LONGEVISkin

What is it About?

Skin Aging is a complex phenomenon in which several mechanisms operate simultaneously. Among them, intrinsic aging is a time-dependent process, which leads to gradual skin changes affecting its structure and function. Despite much progress these last two decades in the field of skin tissue engineering, designing models of skin chronological aging remains a difficult challenge.

By using LabSkin proprietary technologies, our Skin Designers tackled this challenge by creating a unique approach for the generation of the first worldwide 3D LONGEVISkin model.

LONGEVISKIN, a “120 days” extended-time skin model

By using prolonged culture as a proxy for cellular aging, we extended to 120 days the culture time of a skin equivalent model based on our unique LabSkin matriX® scaffolding biomaterials.

Extending time in culture to 60, 75 and 120 days leads to sequential decrease of epidermal thickness accompanied by a decrease of cells expressing the proliferation marker Ki67. Epidermal thickness over time revealed a regular and significant 20% decrease in width at each time point.

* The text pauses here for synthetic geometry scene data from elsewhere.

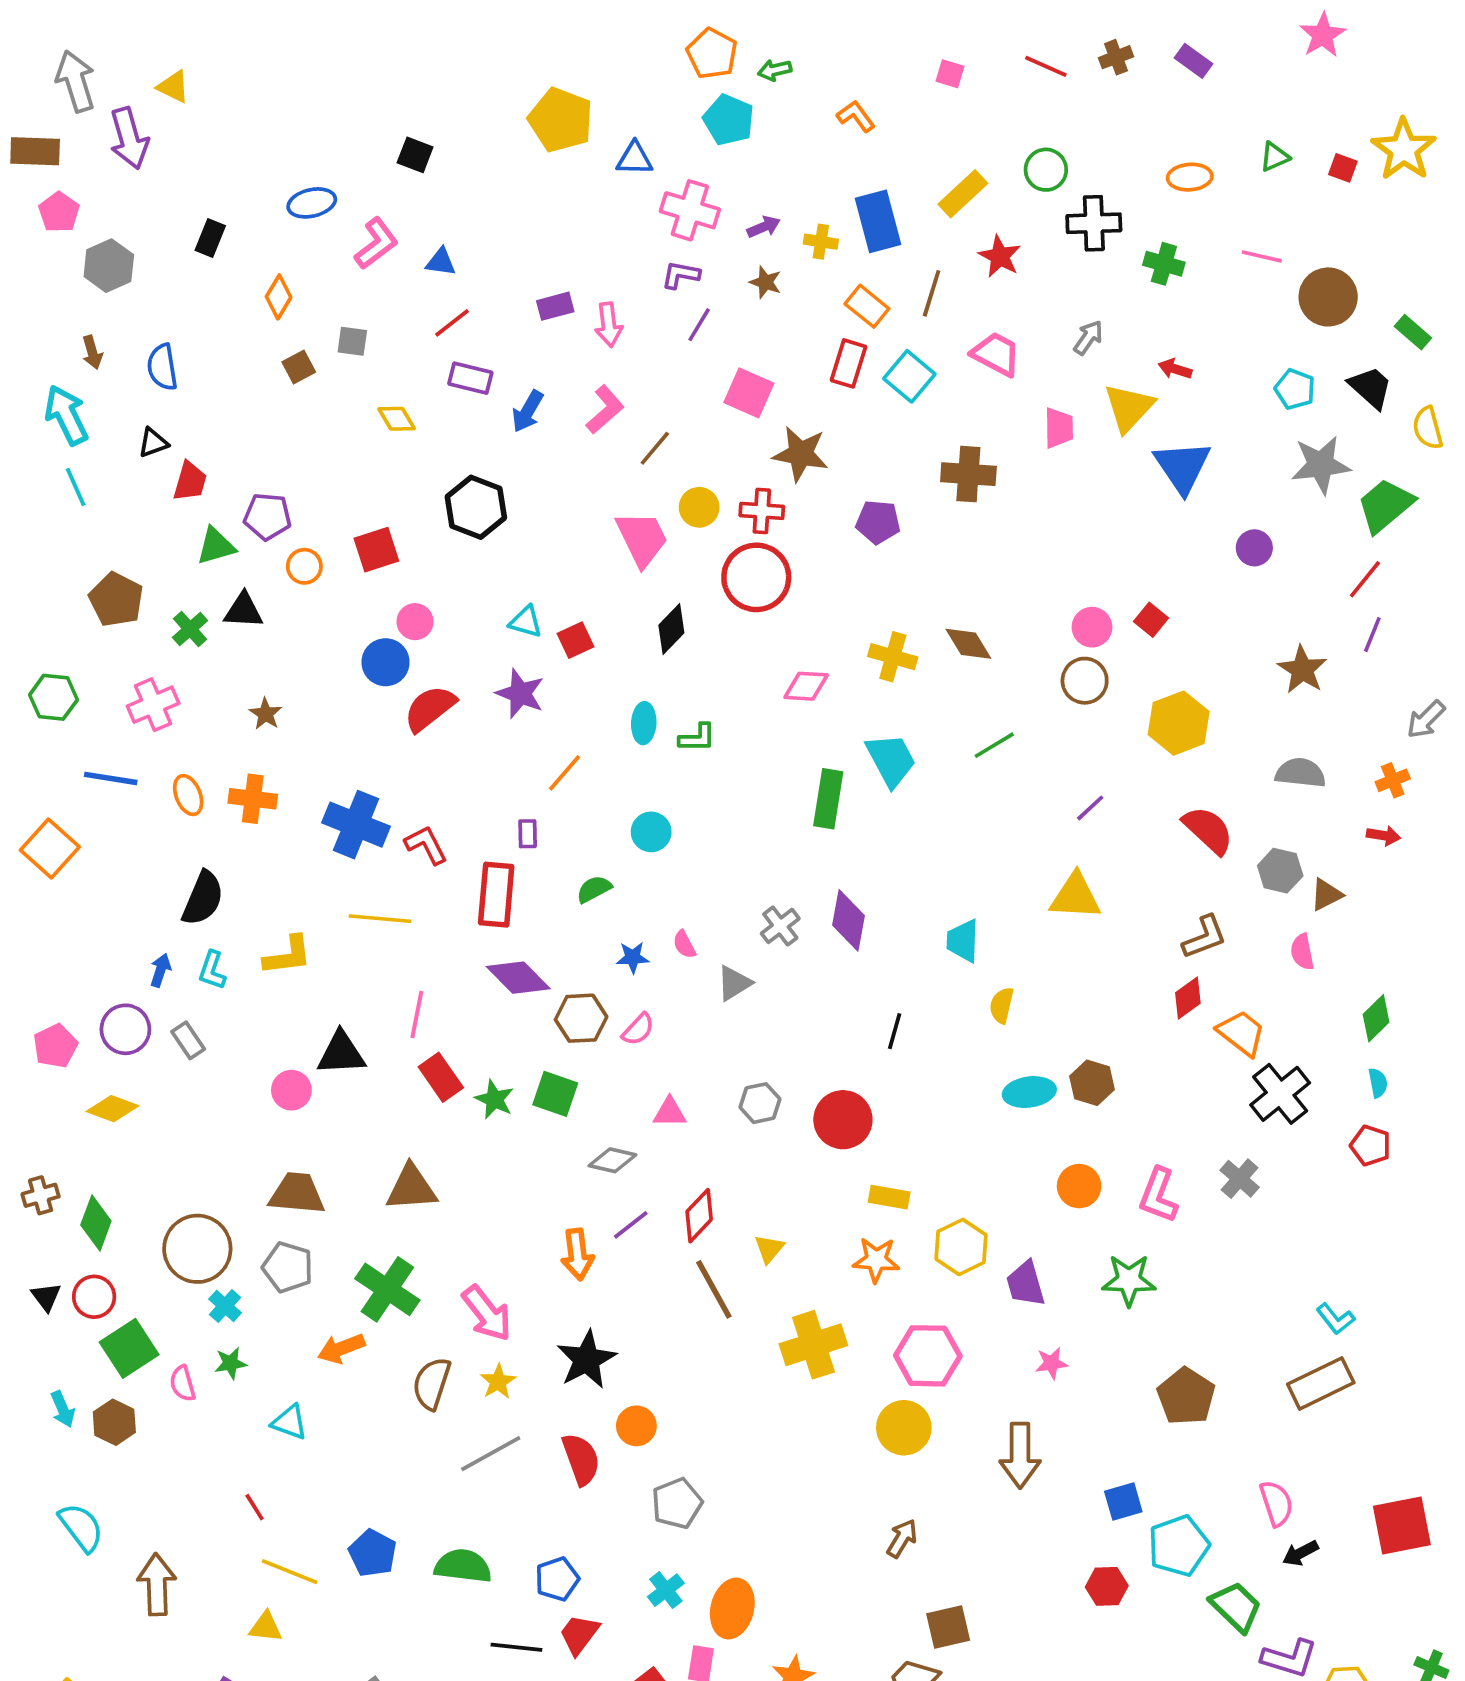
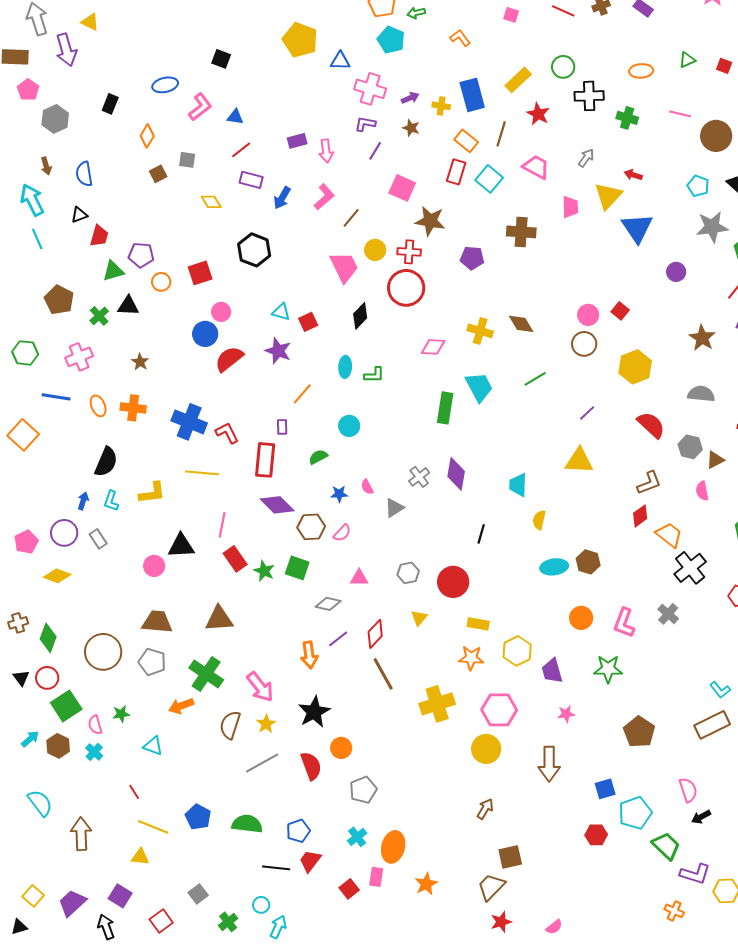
yellow triangle: (769, 1249) -> (419, 618), moved
cyan cross: (225, 1306) -> (94, 752), moved
cyan arrow: (63, 1409) -> (30, 739), turned -108

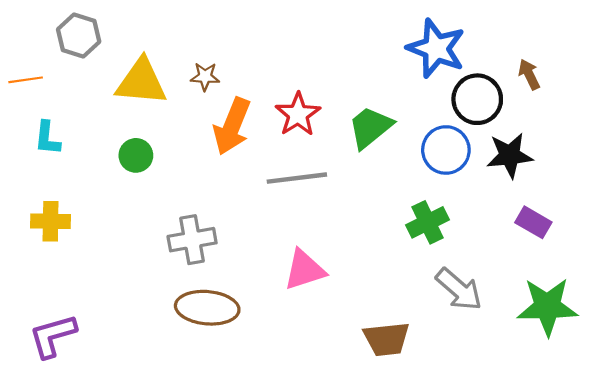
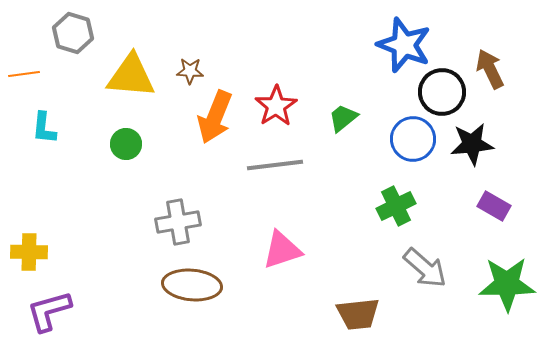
brown arrow: (529, 74) -> (490, 69), size x1.4
green trapezoid: (370, 127) -> (343, 118), size x0.7
yellow cross: (51, 221) -> (29, 252), moved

Although the proliferative potential has importantly and significantly decreased, cells expressing Ki67 are still present in the basal layer, showing the maintenance of the viability of this model even after 120 days of culture.

Similar to the situation observed in vivo, the level of p16INK4A increases in the basal and the lower suprabasal layers, supporting cellular senescence process associated to our 3D LONGEVISkin model.

Epidermal differentiation profile similar to human aged skin

3D LONGEVISkin LabSkin model demonstrates the same phenotypic changes that are observed in chronological aging.

Reconstructed epidermal compartment undergoes subtle but significant structural and histological alterations similar to some aging features.

Epidermal atrophy seems to affect mostly the spinous cell layers whereas neither stratum corneum nor stratum granulosum seems to be affected. Most pronounced changes occur within the basal cells, which display an increased heterogeneity in size with an overall increased volume similar to in vivo aging process.

3D LONGEVISkin Aging model exhibits a reduction of epidermal differentiated cell layers accompanied by anomalies in the differentiation process compromising natural protective skin barrier and reflecting in vivo age-related changes.

Ultrastructural age-associated damages

Ultrastructural analysis of epidermal basement membrane showed typical features of aged skin such as duplication of lamina densa and alterations of hemidesmosomes. 

3D LONGEVISkin model exhibits irregular basement membrane, frequent reduplication of the lamina densa and disruption in hemidesmosome–keratin filament association reduction in size of the sub-basal hemidesmosome dense plates, similar to in vivo aging-related damages.

3D LONGEVISkin replicates key features of in vivo skin aging, particularly within the aged epidermis and dermis. This innovative and reliable model provides a powerful platform to simulate long-term skin aging and supports the discovery of novel molecular targets aimed at enhancing skin appearance and promoting skin longevity for dermocosmetic applications.